══ Data in this exercise

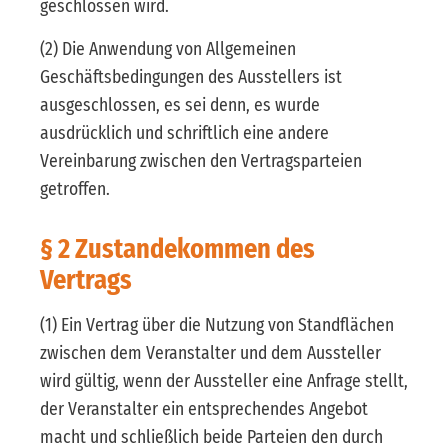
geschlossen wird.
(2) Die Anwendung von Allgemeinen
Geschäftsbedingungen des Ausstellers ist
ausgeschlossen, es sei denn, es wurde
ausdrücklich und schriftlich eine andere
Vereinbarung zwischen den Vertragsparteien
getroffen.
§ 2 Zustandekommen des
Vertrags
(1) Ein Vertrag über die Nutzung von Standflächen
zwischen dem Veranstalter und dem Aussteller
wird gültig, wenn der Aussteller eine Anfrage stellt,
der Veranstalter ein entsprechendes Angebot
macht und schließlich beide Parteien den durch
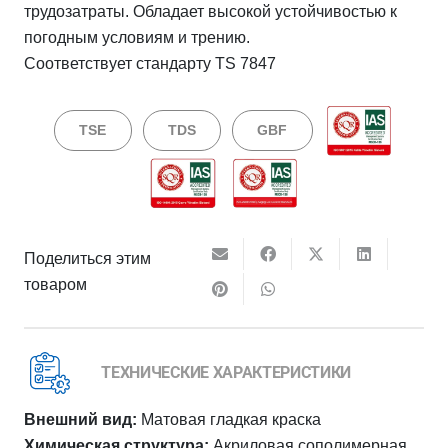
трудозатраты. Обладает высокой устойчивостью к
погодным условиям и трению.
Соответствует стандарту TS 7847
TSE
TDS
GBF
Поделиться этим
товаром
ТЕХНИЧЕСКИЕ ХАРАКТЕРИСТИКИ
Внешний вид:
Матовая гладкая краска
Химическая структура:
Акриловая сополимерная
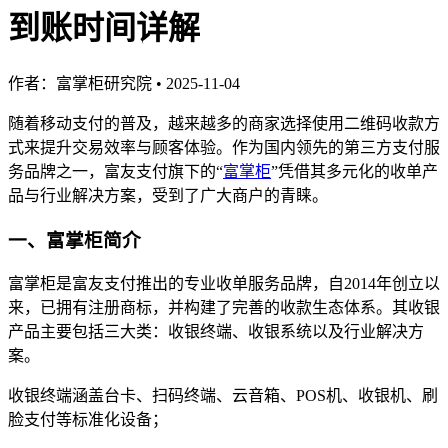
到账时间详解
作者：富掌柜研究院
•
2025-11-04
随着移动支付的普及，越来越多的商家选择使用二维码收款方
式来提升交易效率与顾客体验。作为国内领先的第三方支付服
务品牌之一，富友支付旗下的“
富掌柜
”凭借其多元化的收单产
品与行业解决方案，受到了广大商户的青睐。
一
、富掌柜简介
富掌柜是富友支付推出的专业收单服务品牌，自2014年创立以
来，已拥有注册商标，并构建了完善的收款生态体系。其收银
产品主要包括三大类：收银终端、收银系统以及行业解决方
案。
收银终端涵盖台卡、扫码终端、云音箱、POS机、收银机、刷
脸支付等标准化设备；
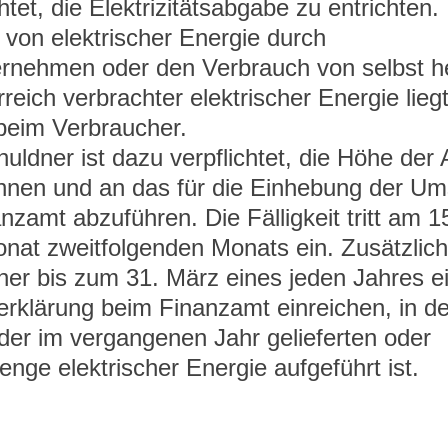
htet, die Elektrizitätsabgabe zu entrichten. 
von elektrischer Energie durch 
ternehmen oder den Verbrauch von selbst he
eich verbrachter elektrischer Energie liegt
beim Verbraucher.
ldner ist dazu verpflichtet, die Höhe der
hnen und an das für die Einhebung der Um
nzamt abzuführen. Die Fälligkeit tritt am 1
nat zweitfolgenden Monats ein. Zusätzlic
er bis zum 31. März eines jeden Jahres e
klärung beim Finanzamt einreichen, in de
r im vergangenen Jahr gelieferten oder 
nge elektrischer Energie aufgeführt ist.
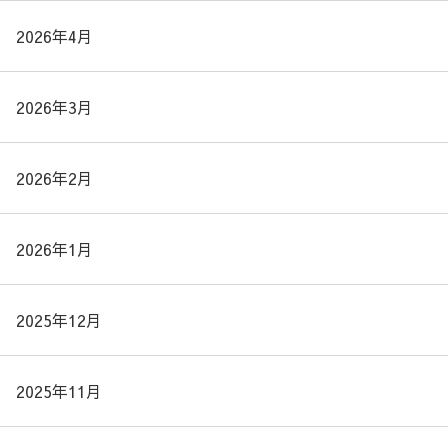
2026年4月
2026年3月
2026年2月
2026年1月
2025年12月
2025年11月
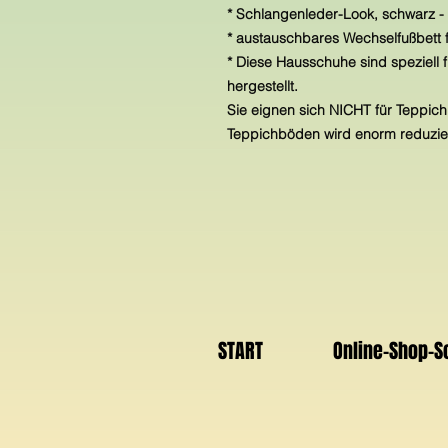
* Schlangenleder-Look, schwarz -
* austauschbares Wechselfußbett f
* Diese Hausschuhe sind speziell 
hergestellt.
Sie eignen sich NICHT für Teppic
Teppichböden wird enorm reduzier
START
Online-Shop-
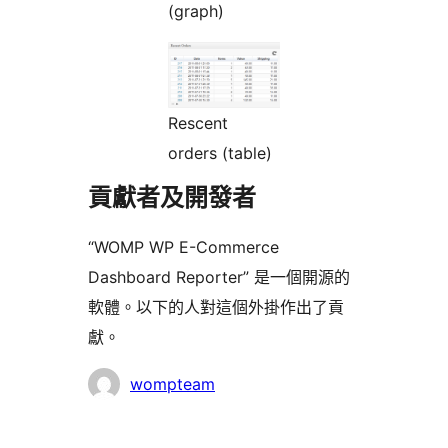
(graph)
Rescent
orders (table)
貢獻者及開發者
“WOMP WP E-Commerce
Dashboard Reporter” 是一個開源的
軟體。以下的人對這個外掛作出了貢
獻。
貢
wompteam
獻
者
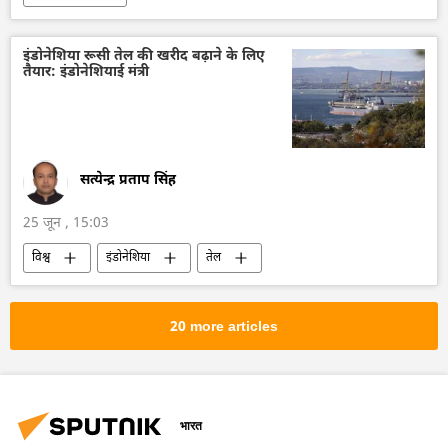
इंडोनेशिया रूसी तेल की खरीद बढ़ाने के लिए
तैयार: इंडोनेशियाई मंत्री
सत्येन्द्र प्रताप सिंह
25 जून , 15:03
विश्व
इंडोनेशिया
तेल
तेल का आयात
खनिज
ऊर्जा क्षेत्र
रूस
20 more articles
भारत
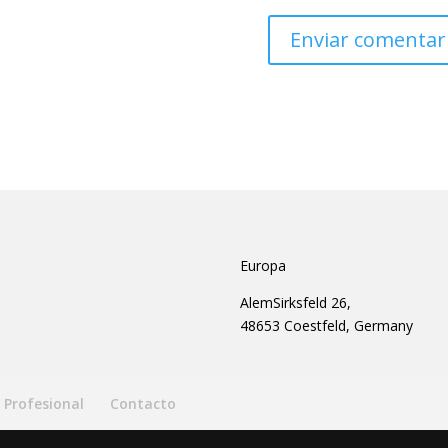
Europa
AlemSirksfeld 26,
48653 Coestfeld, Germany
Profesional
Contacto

════

* Task *
What lines in the material above include "elektrischer"? Copy every one of them.

* Output below *
von elektrischer Energie durch 
eich verbrachter elektrischer Energie liegt
nge elektrischer Energie aufgeführt ist.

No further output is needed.